Equally interesting is Above Us the Waves (VCI, $19.99), a 1955 film about the British midget submarine attacks on the German battleship the Tirpitz, which was anchored deep in a Norwegian fjord some 60 kilometers from the open ocean. This true story adventure is filled with suspense as the daring undersea raiders mount a second attack on the Tirpitz after their first foray fails.

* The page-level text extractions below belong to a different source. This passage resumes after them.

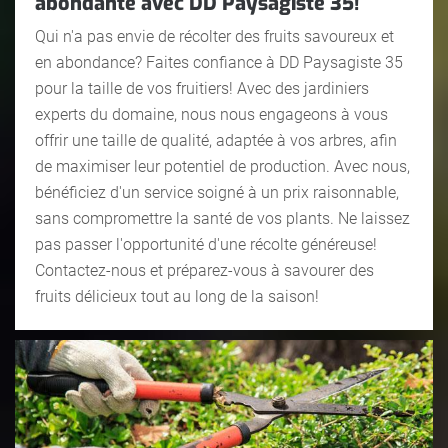
abondante avec DD Paysagiste 35!
Qui n'a pas envie de récolter des fruits savoureux et
en abondance? Faites confiance à DD Paysagiste 35
pour la taille de vos fruitiers! Avec des jardiniers
experts du domaine, nous nous engageons à vous
offrir une taille de qualité, adaptée à vos arbres, afin
de maximiser leur potentiel de production. Avec nous,
bénéficiez d'un service soigné à un prix raisonnable,
sans compromettre la santé de vos plants. Ne laissez
pas passer l'opportunité d'une récolte généreuse!
Contactez-nous et préparez-vous à savourer des
fruits délicieux tout au long de la saison!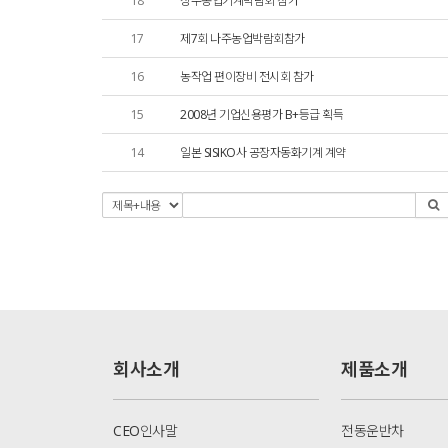
18
상주농업기계박람회 참가
17
제7회 나주농업박람회참가
16
농작업 편이장비 전시회 참가
15
2008년 기업신용평가 B+등급 획득
14
일본 SISIKO사 공장자동화기계 계약
회사소개
제품소개
CEO인사말
전동운반차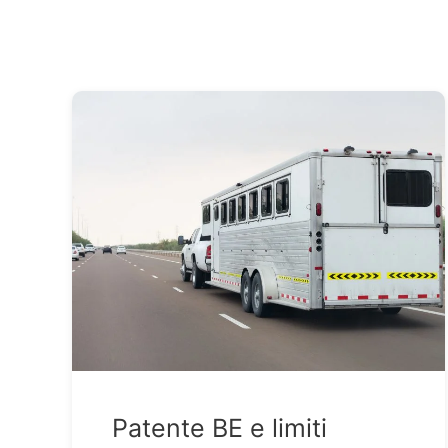
Patente BE e limiti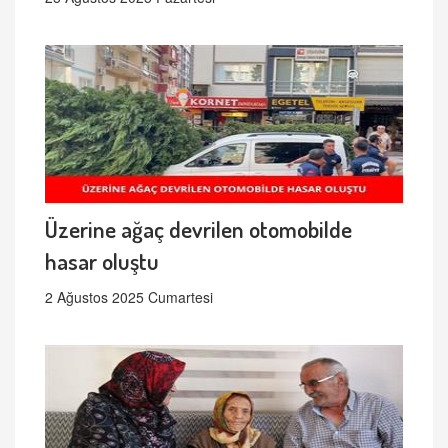
Üzerine ağaç devrilen otomobilde
hasar oluştu
2 Ağustos 2025 Cumartesi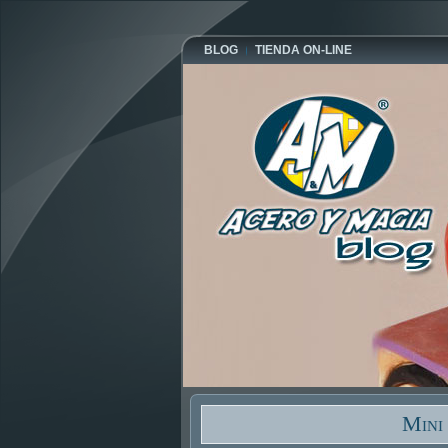
BLOG
TIENDA ON-LINE
Mini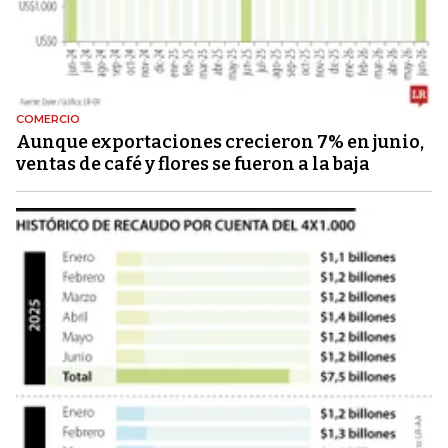
COMERCIO
Aunque exportaciones crecieron 7% en junio,
ventas de café y flores se fueron a la baja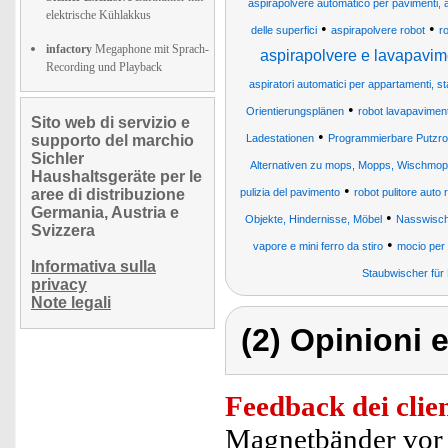
aspirapolvere automatico per pavimenti, an
elektrische Kühlakkus
•
•
delle superfici
aspirapolvere robot
r
infactory
Megaphone mit Sprach-
aspirapolvere e lavapavime
Recording und Playback
aspiratori automatici per appartamenti, stanz
•
Orientierungsplänen
robot lavapaviment
Sito web di servizio e
•
supporto del marchio
Ladestationen
Programmierbare Putzro
Sichler
Alternativen zu mops, Mopps, Wischmo
Haushaltsgeräte per le
•
aree di distribuzione
pulizia del pavimento
robot pulitore auto r
Germania, Austria e
•
Objekte, Hindernisse, Möbel
Nasswisch
Svizzera
•
vapore e mini ferro da stiro
mocio per
Informativa sulla
Staubwischer für
privacy
Note legali
(2) Opinioni e
Feedback dei clien
Magnetbänder vor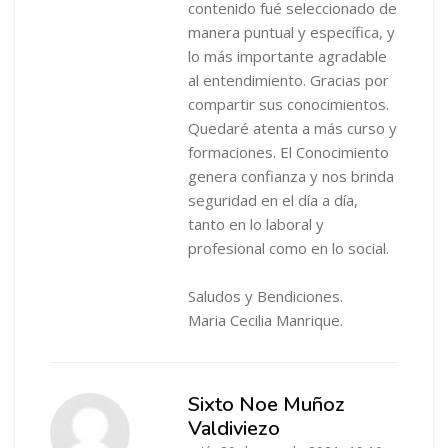
contenido fué seleccionado de
manera puntual y específica, y
lo más importante agradable
al entendimiento. Gracias por
compartir sus conocimientos.
Quedaré atenta a más curso y
formaciones. El Conocimiento
genera confianza y nos brinda
seguridad en el día a día,
tanto en lo laboral y
profesional como en lo social.
Saludos y Bendiciones.
Maria Cecilia Manrique.
Sixto Noe Muñoz
Valdiviezo
-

Anthony Asquith’s We Dive at Dawn (VCI, $19.99) is another nail-biting submarine epic, though this time it’s a saga of full size subs. We Dive at Dawn stars John Mills as the Captain of the HMS Sea Tiger. Produced in 1943, We Dive at Dawn features excellent exterior shots showing the Sea Tiger and sub-tenders in their Scottish bases plus realistic interiors filmed at the Gaumont studios in London.

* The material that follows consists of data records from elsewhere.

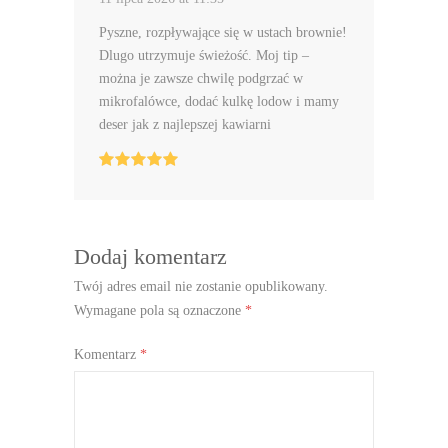
Pyszne, rozpływające się w ustach brownie!
Dlugo utrzymuje świeżość. Moj tip –
można je zawsze chwilę podgrzać w
mikrofalówce, dodać kulkę lodow i mamy
deser jak z najlepszej kawiarni
Dodaj komentarz
Twój adres email nie zostanie opublikowany.
Wymagane pola są oznaczone
*
Komentarz
*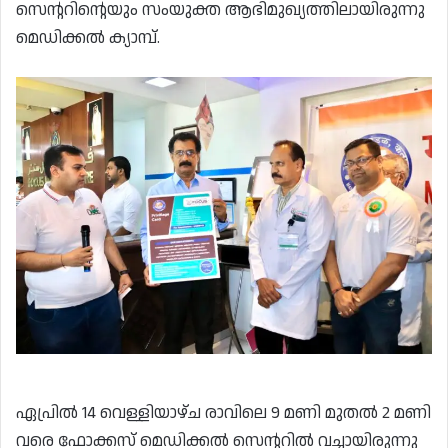
സെൻ്ററിൻ്റെയും സംയുക്ത ആഭിമുഖ്യത്തിലായിരുന്നു
മെഡിക്കൽ ക്യാമ്പ്.
ഏപ്രിൽ 14 വെള്ളിയാഴ്ച രാവിലെ 9 മണി മുതൽ 2 മണി
വരെ ഫോക്കസ് മെഡിക്കൽ സെൻ്ററിൽ വച്ചായിരുന്നു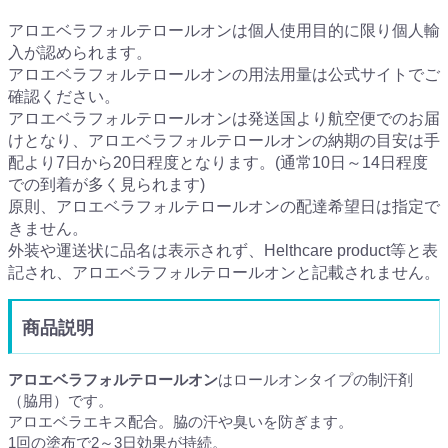
アロエベラフォルテロールオンは個人使用目的に限り個人輸
入が認められます。
アロエベラフォルテロールオンの用法用量は公式サイトでご
確認ください。
アロエベラフォルテロールオンは発送国より航空便でのお届
けとなり、アロエベラフォルテロールオンの納期の目安は手
配より7日から20日程度となります。(通常10日～14日程度
での到着が多く見られます)
原則、アロエベラフォルテロールオンの配達希望日は指定で
きません。
外装や運送状に品名は表示されず、Helthcare product等と表
記され、アロエベラフォルテロールオンと記載されません。
商品説明
アロエベラフォルテロールオン
はロールオンタイプの制汗剤
（脇用）です。
アロエベラエキス配合。脇の汗や臭いを防ぎます。
1回の塗布で2～3日効果が持続。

Malta Story (VCI, $19.99), which stars Alec Guiness in a stirring story of the defense of Malta, was made in 1953 and benefits from location shooting, some great archival footage of the actual combat, and the use of real vintage World War II aircraft (wargamers will love this picture), which were available on Malta at that time, but were largely unavailable anywhere else. It was from Malta, which took a tremendous pounding from the Nazis, but remained unconquered, that the U.K. forces were able to interdict Rommel supply lines and the destruction of a major convoy is at the heart of this powerful film’s climax.
Another film that benefits greatly from location shooting is Sea of Sand (VCI, $19.99), which was directed by Guy Green, and shot in the Libyan desert in 1958. This saga of the Long Range Desert Group, used by the Brits to attack Rommel’s supply lines, is one of the best films of desert warfare ever made.